Genial daneben

Notizen aus der Provence: Peter Sloterdijk und die deutschen Weicheier

| 17. Juni 2025

Peter Sloterdijk vermisst eine Kriegsbereitschaft der Deutschen und fordert mehr Männlichkeit. Der Sozialstaat war für ihn schon immer ein Ruhekissen für Versager auf Kosten der Leistungsträger. 

Peter Sloterdijk gilt in den Medien als „großer Denker“ und „anregendster Philosoph Europas“, so die Frankfurter Allgemeine am Sonntag (FAS, 15. Juni 2025). Deren Korrespondentin hat ihn im Garten seines Landsitzes in der Provence interviewt. Er servierte Spaghetti mit Meeresfrüchten und plauderte über die Unterschiede zwischen den militärisch selbstbewussten Franzosen und den verweichlichten Deutschen.  

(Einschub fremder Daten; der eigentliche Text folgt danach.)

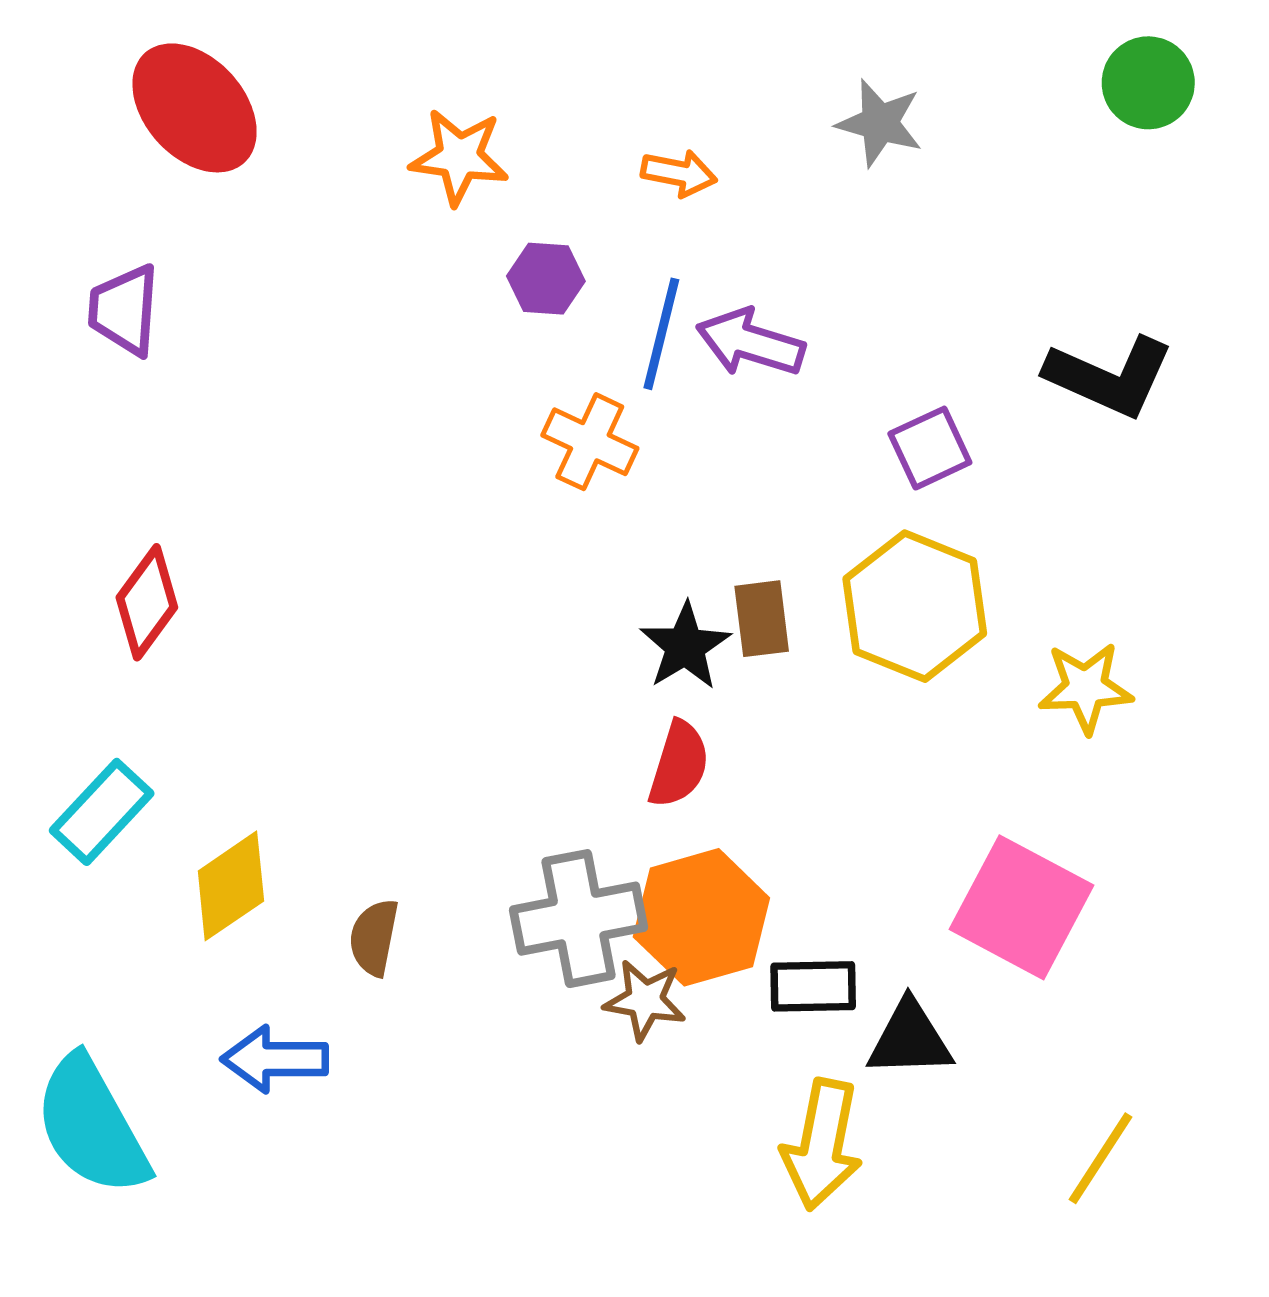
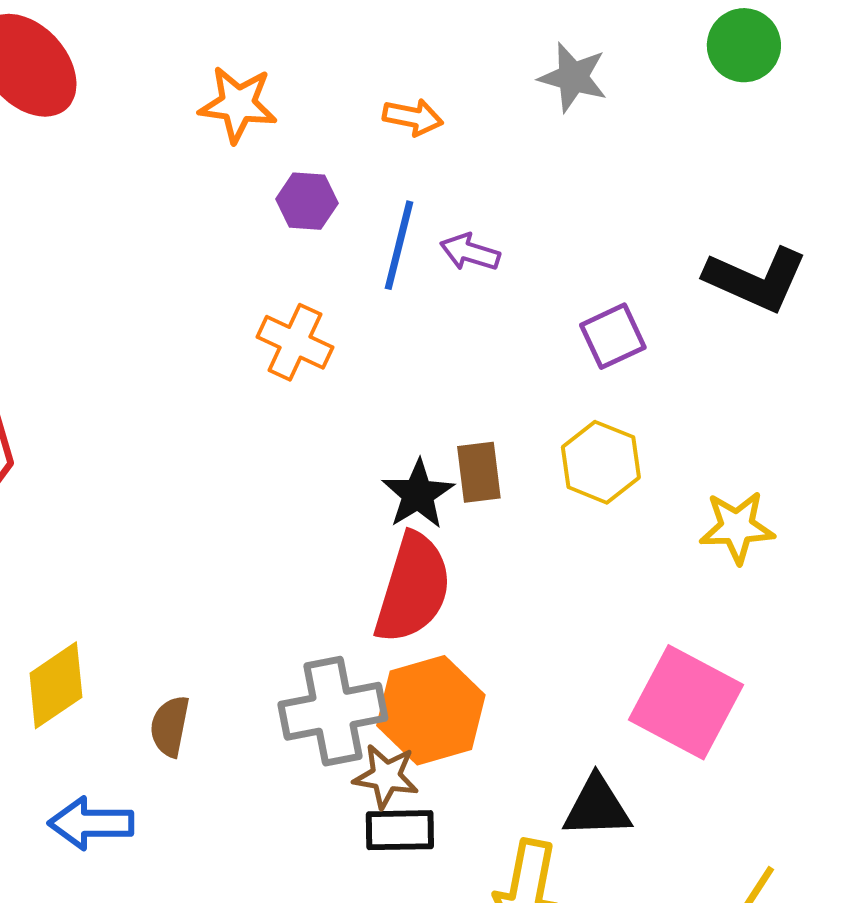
green circle: (1148, 83) -> (744, 45), moved
purple arrow: (750, 343) -> (470, 252), size x0.7
orange cross: (590, 442) -> (295, 342), moved
yellow hexagon: (915, 606) -> (601, 462), size x0.7
red semicircle: (679, 764) -> (413, 588), size x1.6
black rectangle: (813, 986) -> (400, 830), moved

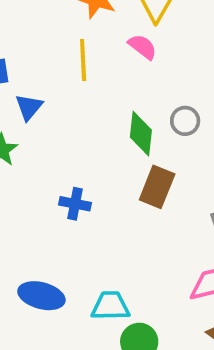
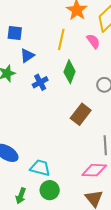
green diamond: (141, 134) -> (70, 72), moved
blue cross: (75, 204) -> (40, 82), moved, turned 35

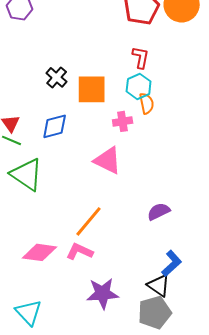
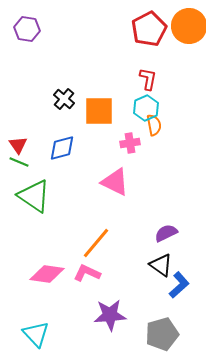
black triangle: (159, 285) -> (161, 265), moved

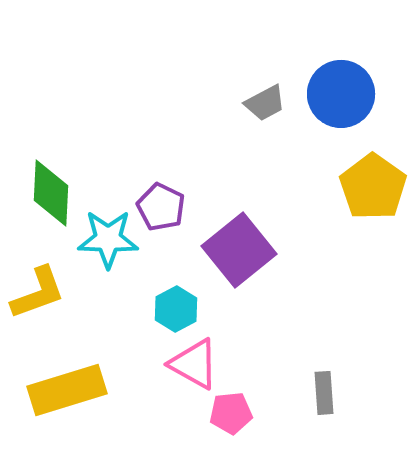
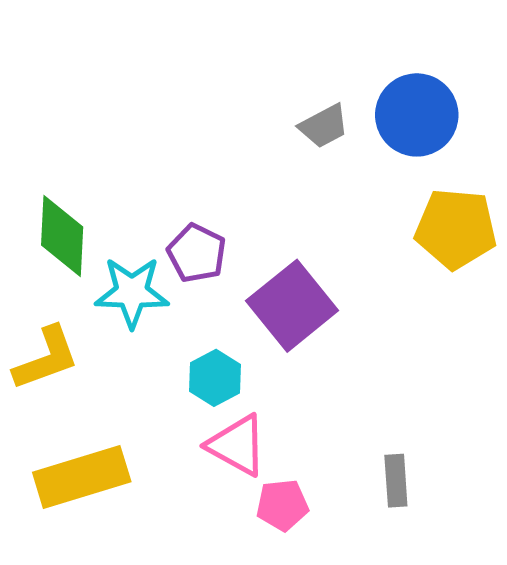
yellow pentagon: (373, 187) -> (456, 229), turned -30

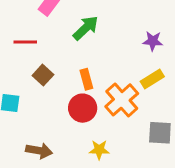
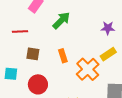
brown square: (43, 75) -> (33, 54), turned -32
red circle: (83, 108) -> (38, 84), moved

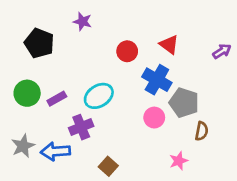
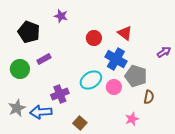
purple arrow: (222, 51) -> (164, 52), moved
cyan ellipse: (99, 96) -> (91, 80), moved
purple rectangle: (57, 99) -> (44, 59), moved

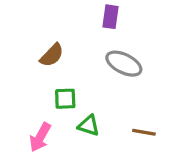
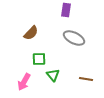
green triangle: (89, 126) -> (53, 75), turned 32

Sloterdijk bietet seit vielen Jahren mit seinen oft nebulös formulierten Thesen den Zeitgeistsuchern im Feuilleton stets willkommenes Debattenfutter. Er serviert es als anekdotenreiche Streifzüge durch die Welt- und Geistesgeschichte, die den Eindruck großer Belesenheit erwecken. Etliche seiner Texte habe ich ermattet beiseitegelegt, weil mich sein mit Verweisen auf die altgriechische Mythologie und Philosophie angereicherter Wortschwall überforderte und mir unklar blieb, was er dem Publikum eigentlich mitteilen wollte.  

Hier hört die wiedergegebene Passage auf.